BEGIN

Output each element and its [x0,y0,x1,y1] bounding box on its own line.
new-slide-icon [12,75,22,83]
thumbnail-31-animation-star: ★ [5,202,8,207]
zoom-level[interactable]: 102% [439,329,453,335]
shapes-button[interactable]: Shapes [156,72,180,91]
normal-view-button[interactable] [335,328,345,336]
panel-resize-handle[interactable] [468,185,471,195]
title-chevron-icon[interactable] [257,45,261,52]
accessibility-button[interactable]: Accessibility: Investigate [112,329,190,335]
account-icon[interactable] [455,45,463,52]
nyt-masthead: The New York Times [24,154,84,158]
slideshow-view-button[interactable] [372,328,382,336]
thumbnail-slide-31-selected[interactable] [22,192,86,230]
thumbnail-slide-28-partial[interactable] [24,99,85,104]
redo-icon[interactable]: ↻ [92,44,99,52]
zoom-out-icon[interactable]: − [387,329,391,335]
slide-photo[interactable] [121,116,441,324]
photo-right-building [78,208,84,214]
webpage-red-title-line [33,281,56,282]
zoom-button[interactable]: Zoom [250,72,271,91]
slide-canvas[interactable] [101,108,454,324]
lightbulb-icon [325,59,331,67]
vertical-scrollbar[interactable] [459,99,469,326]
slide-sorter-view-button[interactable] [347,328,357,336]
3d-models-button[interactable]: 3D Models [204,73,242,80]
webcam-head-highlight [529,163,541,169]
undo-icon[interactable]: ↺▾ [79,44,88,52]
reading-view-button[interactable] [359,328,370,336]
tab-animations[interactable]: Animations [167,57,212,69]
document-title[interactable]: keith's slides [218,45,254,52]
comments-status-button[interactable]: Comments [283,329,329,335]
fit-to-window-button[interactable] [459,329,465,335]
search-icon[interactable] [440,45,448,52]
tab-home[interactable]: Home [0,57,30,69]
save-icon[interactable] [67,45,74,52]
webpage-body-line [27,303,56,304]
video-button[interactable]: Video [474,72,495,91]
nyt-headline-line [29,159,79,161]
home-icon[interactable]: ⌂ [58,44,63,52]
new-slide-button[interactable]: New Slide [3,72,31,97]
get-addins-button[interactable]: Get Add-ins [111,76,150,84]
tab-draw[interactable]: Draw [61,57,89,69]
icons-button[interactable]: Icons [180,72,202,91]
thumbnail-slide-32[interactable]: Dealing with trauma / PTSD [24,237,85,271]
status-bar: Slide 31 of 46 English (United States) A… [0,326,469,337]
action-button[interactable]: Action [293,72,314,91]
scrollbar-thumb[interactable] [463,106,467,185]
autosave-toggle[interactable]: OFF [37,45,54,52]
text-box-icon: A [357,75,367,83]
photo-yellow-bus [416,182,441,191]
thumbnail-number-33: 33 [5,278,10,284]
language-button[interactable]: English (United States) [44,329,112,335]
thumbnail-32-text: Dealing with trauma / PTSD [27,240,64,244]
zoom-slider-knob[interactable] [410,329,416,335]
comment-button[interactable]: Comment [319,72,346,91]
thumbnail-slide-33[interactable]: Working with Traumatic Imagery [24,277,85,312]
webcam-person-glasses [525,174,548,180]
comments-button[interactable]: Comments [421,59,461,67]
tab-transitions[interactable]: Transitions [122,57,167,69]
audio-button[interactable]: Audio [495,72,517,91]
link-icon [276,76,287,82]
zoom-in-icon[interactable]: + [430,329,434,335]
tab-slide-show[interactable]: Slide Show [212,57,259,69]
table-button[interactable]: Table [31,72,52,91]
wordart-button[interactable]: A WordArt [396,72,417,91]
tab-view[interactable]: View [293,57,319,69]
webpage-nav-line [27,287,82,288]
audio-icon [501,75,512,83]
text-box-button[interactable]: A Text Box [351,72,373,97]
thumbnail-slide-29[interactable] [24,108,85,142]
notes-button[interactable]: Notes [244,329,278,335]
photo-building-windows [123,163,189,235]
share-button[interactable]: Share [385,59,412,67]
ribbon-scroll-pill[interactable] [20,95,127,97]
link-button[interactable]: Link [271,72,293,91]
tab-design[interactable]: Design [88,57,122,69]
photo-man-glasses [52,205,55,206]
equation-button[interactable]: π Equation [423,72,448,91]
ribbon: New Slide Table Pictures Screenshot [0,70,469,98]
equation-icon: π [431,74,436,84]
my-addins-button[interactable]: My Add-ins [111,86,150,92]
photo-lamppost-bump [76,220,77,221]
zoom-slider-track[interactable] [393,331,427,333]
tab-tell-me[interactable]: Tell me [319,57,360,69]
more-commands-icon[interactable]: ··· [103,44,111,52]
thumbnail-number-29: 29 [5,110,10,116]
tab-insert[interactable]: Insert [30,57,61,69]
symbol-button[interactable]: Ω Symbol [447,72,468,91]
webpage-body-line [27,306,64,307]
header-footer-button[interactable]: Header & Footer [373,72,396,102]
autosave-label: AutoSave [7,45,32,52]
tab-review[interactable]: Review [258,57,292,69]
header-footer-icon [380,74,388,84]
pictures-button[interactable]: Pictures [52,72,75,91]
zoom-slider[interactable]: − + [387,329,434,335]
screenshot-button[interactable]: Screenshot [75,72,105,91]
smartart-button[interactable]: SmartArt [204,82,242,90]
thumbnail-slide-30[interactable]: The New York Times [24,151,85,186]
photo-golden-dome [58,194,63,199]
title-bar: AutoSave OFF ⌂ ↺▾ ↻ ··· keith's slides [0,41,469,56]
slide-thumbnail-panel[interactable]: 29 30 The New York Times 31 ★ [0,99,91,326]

END

▸ **Work request**
I would like the records restated exactly, with every line intact.

▸ **Result**
Output each element and its [x0,y0,x1,y1] bounding box on its own line.
new-slide-icon [12,75,22,83]
thumbnail-31-animation-star: ★ [5,202,8,207]
zoom-level[interactable]: 102% [439,329,453,335]
shapes-button[interactable]: Shapes [156,72,180,91]
normal-view-button[interactable] [335,328,345,336]
panel-resize-handle[interactable] [468,185,471,195]
title-chevron-icon[interactable] [257,45,261,52]
accessibility-button[interactable]: Accessibility: Investigate [112,329,190,335]
account-icon[interactable] [455,45,463,52]
nyt-masthead: The New York Times [24,154,84,158]
slideshow-view-button[interactable] [372,328,382,336]
thumbnail-slide-31-selected[interactable] [22,192,86,230]
thumbnail-slide-28-partial[interactable] [24,99,85,104]
redo-icon[interactable]: ↻ [92,44,99,52]
zoom-out-icon[interactable]: − [387,329,391,335]
slide-photo[interactable] [121,116,441,324]
photo-right-building [78,208,84,214]
webpage-red-title-line [33,281,56,282]
zoom-button[interactable]: Zoom [250,72,271,91]
slide-canvas[interactable] [101,108,454,324]
lightbulb-icon [325,59,331,67]
vertical-scrollbar[interactable] [459,99,469,326]
slide-sorter-view-button[interactable] [347,328,357,336]
3d-models-button[interactable]: 3D Models [204,73,242,80]
webcam-head-highlight [529,163,541,169]
undo-icon[interactable]: ↺▾ [79,44,88,52]
reading-view-button[interactable] [359,328,370,336]
tab-animations[interactable]: Animations [167,57,212,69]
document-title[interactable]: keith's slides [218,45,254,52]
comments-status-button[interactable]: Comments [283,329,329,335]
fit-to-window-button[interactable] [459,329,465,335]
search-icon[interactable] [440,45,448,52]
tab-home[interactable]: Home [0,57,30,69]
save-icon[interactable] [67,45,74,52]
webpage-body-line [27,303,56,304]
video-button[interactable]: Video [474,72,495,91]
nyt-headline-line [29,159,79,161]
home-icon[interactable]: ⌂ [58,44,63,52]
new-slide-button[interactable]: New Slide [3,72,31,97]
get-addins-button[interactable]: Get Add-ins [111,76,150,84]
tab-draw[interactable]: Draw [61,57,89,69]
icons-button[interactable]: Icons [180,72,202,91]
thumbnail-slide-32[interactable]: Dealing with trauma / PTSD [24,237,85,271]
status-bar: Slide 31 of 46 English (United States) A… [0,326,469,337]
action-button[interactable]: Action [293,72,314,91]
scrollbar-thumb[interactable] [463,106,467,185]
autosave-toggle[interactable]: OFF [37,45,54,52]
text-box-icon: A [357,75,367,83]
photo-yellow-bus [416,182,441,191]
thumbnail-number-33: 33 [5,278,10,284]
language-button[interactable]: English (United States) [44,329,112,335]
thumbnail-32-text: Dealing with trauma / PTSD [27,240,64,244]
zoom-slider-knob[interactable] [410,329,416,335]
comment-button[interactable]: Comment [319,72,346,91]
thumbnail-slide-33[interactable]: Working with Traumatic Imagery [24,277,85,312]
webcam-person-glasses [525,174,548,180]
comments-button[interactable]: Comments [421,59,461,67]
tab-transitions[interactable]: Transitions [122,57,167,69]
audio-button[interactable]: Audio [495,72,517,91]
link-icon [276,76,287,82]
zoom-in-icon[interactable]: + [430,329,434,335]
tab-slide-show[interactable]: Slide Show [212,57,259,69]
table-button[interactable]: Table [31,72,52,91]
wordart-button[interactable]: A WordArt [396,72,417,91]
tab-view[interactable]: View [293,57,319,69]
webpage-nav-line [27,287,82,288]
audio-icon [501,75,512,83]
text-box-button[interactable]: A Text Box [351,72,373,97]
thumbnail-slide-29[interactable] [24,108,85,142]
notes-button[interactable]: Notes [244,329,278,335]
photo-building-windows [123,163,189,235]
share-button[interactable]: Share [385,59,412,67]
ribbon-scroll-pill[interactable] [20,95,127,97]
link-button[interactable]: Link [271,72,293,91]
tab-design[interactable]: Design [88,57,122,69]
photo-man-glasses [52,205,55,206]
equation-button[interactable]: π Equation [423,72,448,91]
ribbon: New Slide Table Pictures Screenshot [0,70,469,98]
equation-icon: π [431,74,436,84]
my-addins-button[interactable]: My Add-ins [111,86,150,92]
photo-lamppost-bump [76,220,77,221]
zoom-slider-track[interactable] [393,331,427,333]
tab-tell-me[interactable]: Tell me [319,57,360,69]
more-commands-icon[interactable]: ··· [103,44,111,52]
thumbnail-number-29: 29 [5,110,10,116]
tab-insert[interactable]: Insert [30,57,61,69]
symbol-button[interactable]: Ω Symbol [447,72,468,91]
webpage-body-line [27,306,64,307]
header-footer-button[interactable]: Header & Footer [373,72,396,102]
autosave-label: AutoSave [7,45,32,52]
tab-review[interactable]: Review [258,57,292,69]
header-footer-icon [380,74,388,84]
pictures-button[interactable]: Pictures [52,72,75,91]
zoom-slider[interactable]: − + [387,329,434,335]
screenshot-button[interactable]: Screenshot [75,72,105,91]
smartart-button[interactable]: SmartArt [204,82,242,90]
thumbnail-slide-30[interactable]: The New York Times [24,151,85,186]
photo-golden-dome [58,194,63,199]
title-bar: AutoSave OFF ⌂ ↺▾ ↻ ··· keith's slides [0,41,469,56]
slide-thumbnail-panel[interactable]: 29 30 The New York Times 31 ★ [0,99,91,326]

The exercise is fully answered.